The correction that we are in serves two purposes. First, it takes out weak money and speculative investors who rely too much on margin (loans) to leverage their positions. Reduction in this speculative overhead helps to restore balance and proper pricing to equity prices. So the second purpose of the correction is that it buys time for the long term investor's positions, to allow corporate earnings to catch up with the values of shares that are implied in their prices. Before the correction, the PE ratio of the S&P500 was over 21. Now it is around 19. If the market takes six to nine months to return to its recent highs, earnings as projected forward would keep the PE of the index at or below this current level, in historically "safe" territory.
In this instance, the market corrected itself, as investor emotions were at a tipping point, and external events (Chinese currency devaluation and market issues) pushed investors over to the sell side. There was no Fed intervention with interest rates to cause this sharp equity correction. When is the last time that such a sharp correction occurred without Fed provocation? The most notable one is the stock market "Black Monday" of late 1987, under some slightly different circumstances, and with a much worse dropoff. However, the markets had run up 44 percent in just 7 months prior to that crash, and had almost doubled in the space of 2 1/2 years, between January of 1985, and mid-1987. In the year after that severe correction, markets continued to fall, until resuming upwards after a 45% total decline. It is worthwhile noting that while the markets were resetting, the rest of the economy continued to move along, and no recession resulted.

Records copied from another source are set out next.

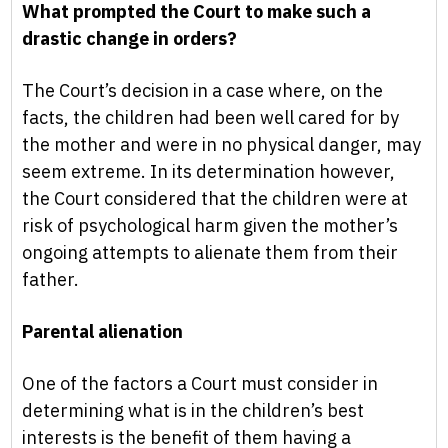
What prompted the Court to make such a
drastic change in orders?
The Court’s decision in a case where, on the
facts, the children had been well cared for by
the mother and were in no physical danger, may
seem extreme. In its determination however,
the Court considered that the children were at
risk of psychological harm given the mother’s
ongoing attempts to alienate them from their
father.
Parental alienation
One of the factors a Court must consider in
determining what is in the children’s best
interests is the benefit of them having a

In mid-1998, the collapse of the hedge fund Long Term Capital Management (LTCM) caused a precipitous 15% decline in the stock markets. LTCM was creating its own internal "wallpaper", leveraging its investments at 25-to-1 with loans. International issues such as the Asian currency crisis and Russian debt defaults eventually raised this leverage to over 55-to-1, especially after the stock market dropped. This market correction was swift in occurrence. Due to Fed intervention to first improve general liquidity, and then specifically with a New York Fed-led bailout of LTCM, the correction was over in a matter of just four months.
Helping along at the time was the Y2K spending stimulus, and the concurrent dotcom frenzy, both causing investors to continue to pour funds into the markets for another year. ALSO, at this same time, just like now, the price of petroleum was collapsing due to overproduction, stimulating everything but the energy sector. Petroleum briefly traded below $10 a barrel in late 1998, before returning to an upward track.
So, similarities from 1987 and 1998 to now are the overseas economic issues and low energy prices. The one significant difference at the moment is that our own economy is not overheated in any major sector, interest rates are at historic lows, and then the likelihood that the Fed will be very cautious about doing any damage with significant interest rate hikes.